The Gemini AI platform highlights Alphabet’s ambition to lead in generative AI. YouTube’s integration of shopping and streaming services expands monetization opportunities. 

Finally, the company invests in “Other Bets” such as Waymo for autonomous driving and Verily for life sciences, which could eventually yield transformational upside.

Risks

Despite its strengths, Alphabet faces notable risks. Regulatory scrutiny remains intense, with antitrust cases in the U.S. and abroad challenging its dominance in search and advertising. 

Competition in cloud services is fierce, and rivals like Microsoft are aggressively integrating AI into their offerings. 

Rising costs to develop and deploy large AI models also pressure margins. 

Moreover, the advertising business is tied to broader economic cycles, making it vulnerable to slowdowns in spending.

Conclusion

Alphabet’s combination of dominant core businesses, rapid progress in AI, and a growing cloud division makes it a compelling stock for LEAPS investors. 

While regulatory hurdles and fierce competition will remain ongoing challenges, its strong balance sheet and history of innovation provide confidence that it can adapt and continue compounding over the long term. 

For those seeking exposure to both stability and innovation, Alphabet stands out as a solid candidate for long-dated options.

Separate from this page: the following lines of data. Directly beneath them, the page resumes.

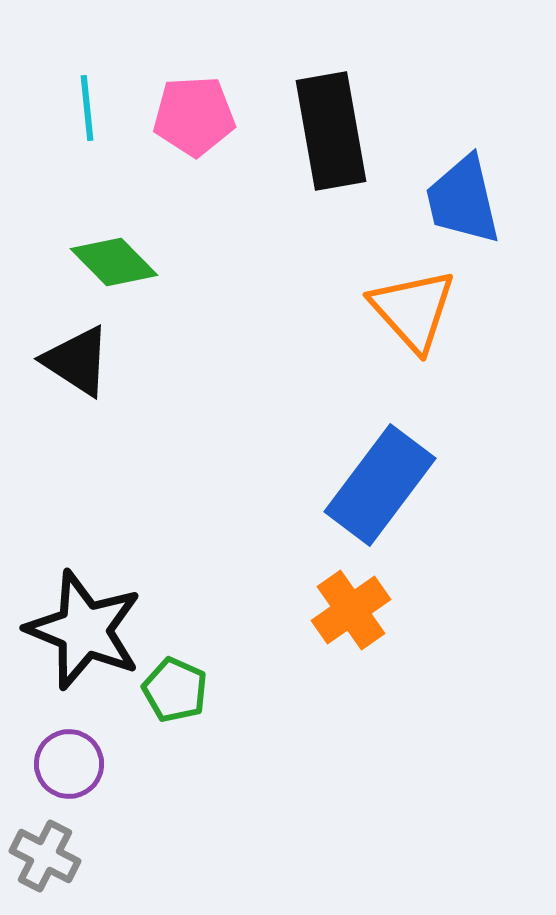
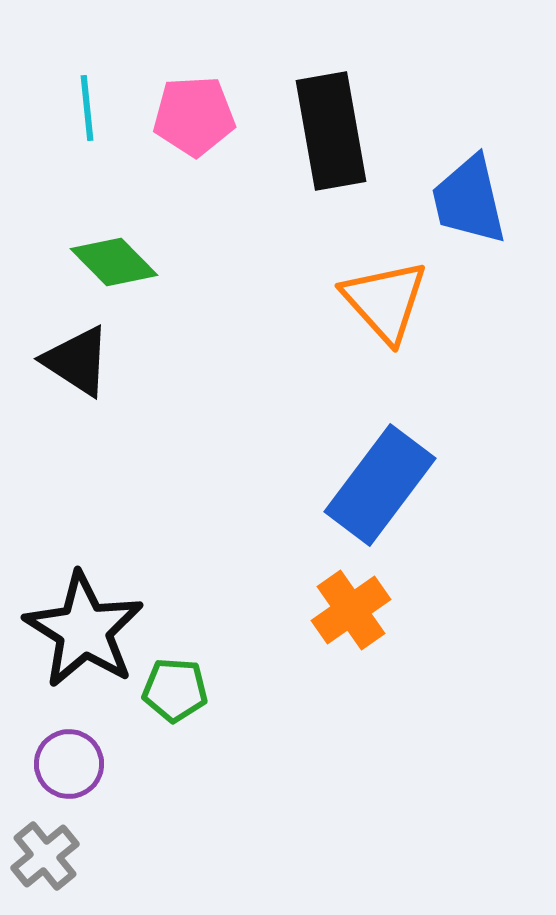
blue trapezoid: moved 6 px right
orange triangle: moved 28 px left, 9 px up
black star: rotated 10 degrees clockwise
green pentagon: rotated 20 degrees counterclockwise
gray cross: rotated 24 degrees clockwise
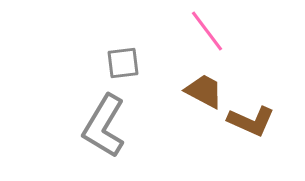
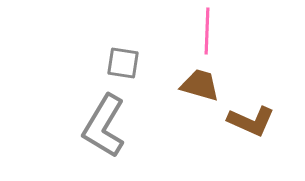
pink line: rotated 39 degrees clockwise
gray square: rotated 16 degrees clockwise
brown trapezoid: moved 4 px left, 6 px up; rotated 12 degrees counterclockwise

CrowdStrike (Nasdaq: CRWD)

Overview

CrowdStrike has become a dominant force in the cybersecurity sector by pioneering cloud-native solutions. 

CrowdStrike - Best Stocks for LEAPSIts Falcon platform leverages artificial intelligence to detect, prevent, and respond to cyber threats in real time. 

The company’s growth has been fueled by the increasing frequency and sophistication of cyberattacks, as well as the shift to remote work and cloud adoption. 

Its subscription-based model provides recurring revenue, which has contributed to strong financial momentum and customer loyalty. 

By building an ecosystem that integrates threat intelligence, endpoint protection, and managed services, CrowdStrike has differentiated itself as a leader in modern security architecture.

Growth Catalysts

Demand for cybersecurity is expanding rapidly as enterprises migrate critical infrastructure to the cloud and as ransomware attacks become more damaging. 

CrowdStrike’s Falcon platform, built with scalability in mind, has consistently posted high net retention rates, showing customers continue to expand usage over time. 

Partnerships with global enterprises and governments expand its addressable market. 

The company’s push into identity protection and cloud security adds layers of growth beyond endpoint defense. 

Rising adoption of zero-trust frameworks across industries positions CrowdStrike at the center of long-term security spending. 

As companies prioritize security budgets regardless of the economic cycle, its growth runway remains compelling.

Risks

Competition in cybersecurity is intense, with Microsoft, Palo Alto Networks, and other established vendors offering overlapping solutions. 

CrowdStrike must continue innovating to defend its market share. 

Valuation has historically been high, which exposes the stock to sharp swings if revenue growth slows. 

Cybersecurity companies also face reputational risk, and any high-profile breach could damage credibility. 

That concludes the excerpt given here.